Alisson relembrou com risadas e muita emoção uma história de infância que todo brasileiro que viveu os anos 90 vai se identificar. Na semifinal contra a Holanda, em 1998, a casa da família Becker quase veio abaixo.
“Uma das lembranças mais vivas é uma brincadeira do meu pai. Quando o Taffarel pegou o pênalti da classificação, ele pegou um bolo e enfiou na própria cara”, relembrou, rindo. Ele completou dizendo que, na sua infância, todas as crianças que iam para o gol no racha da rua gritavam o nome de Taffarel. “É um cara muito importante, como mentor mesmo.”

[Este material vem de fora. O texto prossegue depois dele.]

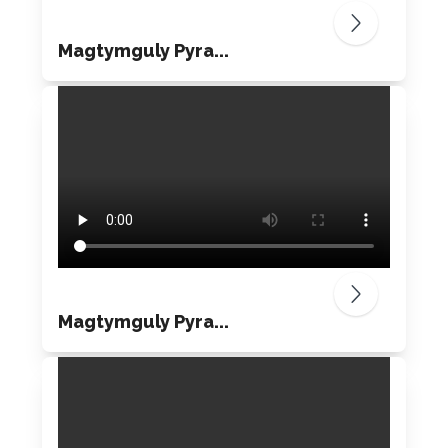
Magtymguly Pyra...
Magtymguly Pyra...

O que dizem os bastidores sobre a “Era Ancelotti”?
A caminhada do Brasil até este torneio mundial não foi fácil. Teve troca de treinador, bagunça na diretoria da CBF e atuações que deixaram o torcedor de cabelo em pé. Mas Alisson revelou o verdadeiro impacto da chegada do técnico italiano Carlo Ancelotti no elenco.
De acordo com o goleiro, o treinador multicampeão mudou completamente a energia do vestiário e blindou o grupo contra as fofocas e polêmicas que sempre rondam a Seleção.
“[Ancelotti] tem inteligência para escolher as palavras no momento certo. Um grande gestor, com ideias claras de futebol. Vejo nele alegria e gratidão por ser técnico da seleção brasileira. Desde a chegada, o ambiente foi transformado. Ele cria um ambiente focado em trabalho, sem polêmicas”, elogiou o camisa 1.
O que acontece agora?
O Brasil entra em campo neste sábado contra o Marrocos sabendo que não carrega o favoritismo absoluto de outros tempos, e o próprio Alisson reconhece isso. Mas o clima é de reconstrução e muita fé. O recado final do nosso paredão é um aprendizado para a vida de qualquer trabalhador brasileiro que enfrenta dificuldades diariamente.
“Você tem que escolher como vai lidar com as dificuldades da vida. Eu prefiro aprender com o passado e seguir em frente. E temos uma grande possibilidade pela frente”, concluiu o arqueiro.
BIO / CONTEXTO FINAL
Alisson Becker, gaúcho de Novo Hamburgo, tem 33 anos e iniciou sua trajetória profissional no Internacional. Destacou-se rapidamente pela frieza e elasticidade, o que o levou ao futebol europeu, onde defendeu a Roma e se consolidou como um dos melhores do mundo no Liverpool, conquistando a Champions League e o Mundial de Clubes. Pela Seleção Brasileira, foi o titular incontestável nos torneios mundiais de 2018 e 2022. Agora, sob o comando de Carlo Ancelotti e os conselhos de Taffarel, ele busca o único título que falta para colocar definitivamente sua foto na parede dos maiores de todos os tempos.